Are the credit-ratings agencies in the driver’s seat, now? You and I have credit ratings. So does the United States. When we don’t keep our fiscal house in order, our ratings decline and it’s harder to get a mortgage, a loan for college tuition, or anything else that might require borrowing money. The same is true for a nation, and Standard & Poor’s—one of the big three credit rating agencies—is warning that it might downgrade America’s credit rating. Suddenly, we have another player in the mix with the power to remake America!
The rating agency (owned by the McGraw-Hill Companies) reaffirmed the nation’s AAA/A-1+ sovereign credit rating, noting our nation’s fundamentally strong economy and effective monetary policies. But its statement also described dark clouds that might result in a lower rating: big budget deficits relative to peer nations, rising government indebtedness, and deep conflict in the budget process. As a result, S&P revised its outlook on the long-term rating of the U.S. from stable to negative.

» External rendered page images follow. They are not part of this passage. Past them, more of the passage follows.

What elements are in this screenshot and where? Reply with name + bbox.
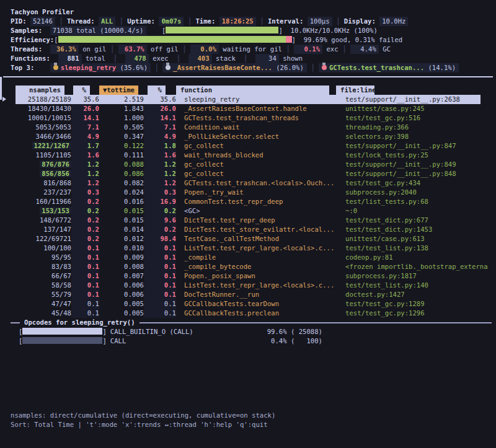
column-header-pct-direct[interactable]: % [73,86,90,95]
functions-stack: 403 [188,54,212,63]
cell-nsamples: 816/868 [11,178,71,188]
table-row[interactable]: 55/790.10.0060.1DocTestRunner.__rundocte… [11,290,493,299]
cell-pct-cumulative: 7.1 [144,123,176,132]
table-row[interactable]: 83/830.10.0080.1_compile_bytecode<frozen… [11,262,493,271]
table-row[interactable]: 18430/1843026.01.84326.0_AssertRaisesBas… [11,104,493,113]
cell-pct-direct: 0.1 [71,290,99,299]
table-row[interactable]: 58/580.10.0060.1ListTest.test_repr_large… [11,281,493,290]
scroll-position-indicator[interactable] [0,77,2,100]
cell-pct-cumulative: 26.0 [144,104,176,113]
table-row[interactable]: 66/670.10.0070.1Popen._posix_spawnsubpro… [11,271,493,281]
column-header-nsamples[interactable]: nsamples [16,86,64,95]
cell-function: _compile_bytecode [184,262,337,271]
table-row[interactable]: 45/480.10.0050.1GCCallbackTests.preclean… [11,309,493,318]
top3-second-pct: (26.0%) [276,64,304,71]
opcode-name: CALL [110,337,126,345]
cell-pct-cumulative: 4.9 [144,132,176,141]
efficiency-bar-good [58,36,286,43]
table-row[interactable]: 1105/11051.60.1111.6wait_threads_blocked… [11,151,493,160]
table-row[interactable]: 137/1470.20.0140.2DictTest.test_store_ev… [11,225,493,234]
efficiency-summary: 99.69% good, 0.31% failed [304,36,402,43]
threads-waiting-pct: 0.0% [190,45,219,54]
threads-exc-label: exc [326,45,338,53]
cell-pct-cumulative: 16.9 [144,197,176,206]
top3-line: Top 3: sleeping_retry (35.6%) │ _AssertR… [11,63,493,72]
cell-tottime: 0.012 [99,234,144,244]
table-row[interactable]: 47/470.10.0050.1GCCallbackTests.tearDown… [11,299,493,309]
opcodes-list: []CALL_BUILTIN_O (CALL)99.6% ( 25088)[]C… [11,327,493,346]
cell-function: gc_collect [184,141,337,151]
cell-nsamples: 55/79 [11,290,71,299]
cell-function: _AssertRaisesBaseContext.handle [184,104,337,113]
table-body: 25188/2518935.62.51935.6sleeping_retryte… [11,95,493,318]
table-row[interactable]: 100/1000.10.0100.1ListTest.test_repr_lar… [11,244,493,253]
table-row[interactable]: 95/950.10.0090.1_compilecodeop.py:81 [11,253,493,262]
cell-nsamples: 160/11966 [11,197,71,206]
table-row[interactable]: 237/2370.30.0240.3Popen._try_waitsubproc… [11,188,493,197]
silver-medal-icon [166,65,170,70]
threads-gc-label: GC [383,45,391,53]
cell-function: TestCase._callTestMethod [184,234,337,244]
column-header-tottime-sorted[interactable]: ▼tottime [99,86,138,95]
pid-label: PID: [11,17,27,25]
column-header-file-line[interactable]: file:line [336,86,374,95]
column-header-pct-cumulative[interactable]: % [148,86,166,95]
functions-label: Functions: [11,55,50,62]
functions-total-label: total [86,55,105,62]
table-row[interactable]: 122/697210.20.01298.4TestCase._callTestM… [11,234,493,244]
cell-function: <GC> [184,206,337,216]
cell-nsamples: 100/100 [11,244,71,253]
table-row[interactable]: 10001/1001514.11.00014.1GCTests.test_tra… [11,113,493,123]
table-row[interactable]: 876/8761.20.0881.2gc_collecttest/support… [11,160,493,169]
table-row[interactable]: 5053/50537.10.5057.1Condition.waitthread… [11,123,493,132]
cell-file-line: test/support/__init__.py:849 [345,160,493,169]
table-row[interactable]: 816/8681.20.0821.2GCTests.test_trashcan.… [11,178,493,188]
opcode-frequency-bar [22,328,102,335]
cell-file-line: test/test_list.py:140 [345,281,493,290]
gold-medal-icon [53,65,58,70]
pid-line: PID: 52146 │ Thread: ALL │ Uptime: 0m07s… [11,17,493,26]
cell-tottime: 0.347 [99,132,144,141]
cell-tottime: 0.015 [99,206,144,216]
cell-file-line: unittest/case.py:245 [345,104,493,113]
table-row[interactable]: 25188/2518935.62.51935.6sleeping_retryte… [11,95,493,104]
cell-function: GCTests.test_trashcan_threads [184,113,337,123]
cell-tottime: 0.505 [99,123,144,132]
app-title: Tachyon Profiler [11,8,74,15]
top3-first[interactable]: sleeping_retry (35.6%) [50,63,151,72]
title-line: Tachyon Profiler [11,7,493,17]
cell-pct-cumulative: 0.1 [144,299,176,309]
cell-function: gc_collect [184,169,337,178]
table-row[interactable]: 1221/12671.70.1221.8gc_collecttest/suppo… [11,141,493,151]
cell-file-line: unittest/case.py:613 [345,234,493,244]
cell-pct-cumulative: 1.6 [144,151,176,160]
column-header-function[interactable]: function [176,86,329,95]
cell-nsamples: 856/856 [11,169,71,178]
top3-third[interactable]: GCTests.test_trashcan... (14.1%) [319,63,459,72]
thread-value[interactable]: ALL [99,17,115,26]
threads-waiting-label: waiting for gil [223,45,282,53]
samples-label: Samples: [11,27,42,34]
cell-pct-direct: 14.1 [71,113,99,123]
table-row[interactable]: 148/67720.20.0159.6DictTest.test_repr_de… [11,216,493,225]
cell-tottime: 0.088 [99,160,144,169]
cell-function: _PollLikeSelector.select [184,132,337,141]
cell-file-line: doctest.py:1427 [345,290,493,299]
table-row[interactable]: 160/119660.20.01616.9CommonTest.test_rep… [11,197,493,206]
table-row[interactable]: 856/8561.20.0861.2gc_collecttest/support… [11,169,493,178]
functions-exec-label: exec [153,55,169,62]
cell-nsamples: 5053/5053 [11,123,71,132]
efficiency-line: Efficiency:[] 99.69% good, 0.31% failed [11,35,493,45]
threads-label: Threads: [11,45,42,53]
table-row[interactable]: 3466/34664.90.3474.9_PollLikeSelector.se… [11,132,493,141]
efficiency-bar [58,36,292,43]
opcode-percentage: 0.4% ( 100) [248,336,322,346]
cell-function: ListTest.test_repr_large.<locals>.c... [184,244,337,253]
opcode-row: []CALL0.4% ( 100) [19,336,493,346]
cell-pct-direct: 0.2 [71,206,99,216]
cell-pct-direct: 4.9 [71,132,99,141]
cell-function: ListTest.test_repr_large.<locals>.c... [184,281,337,290]
cell-tottime: 0.082 [99,178,144,188]
table-row[interactable]: 153/1530.20.0150.2<GC>~:0 [11,206,493,216]
top3-second[interactable]: _AssertRaisesBaseConte... (26.0%) [162,63,307,72]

There is a “material risk,” S&P analysts say, “that U.S. policymakers might not reach an agreement on how to address medium- and long-term budgetary challenges by 2013.” This imbroglio would result in a lowering of the nation’s actual credit rating, saying that America is no longer the world’s premiere economy. No doubt each side in the budget battles will attempt to use this warning to its advantage.
Regardless of the politics of the budget, tell us you feel about this new development.
Does our nation’s credit rating concern you?
How did you react to the S&P news breaking this week?
How might this new player reshape our nation?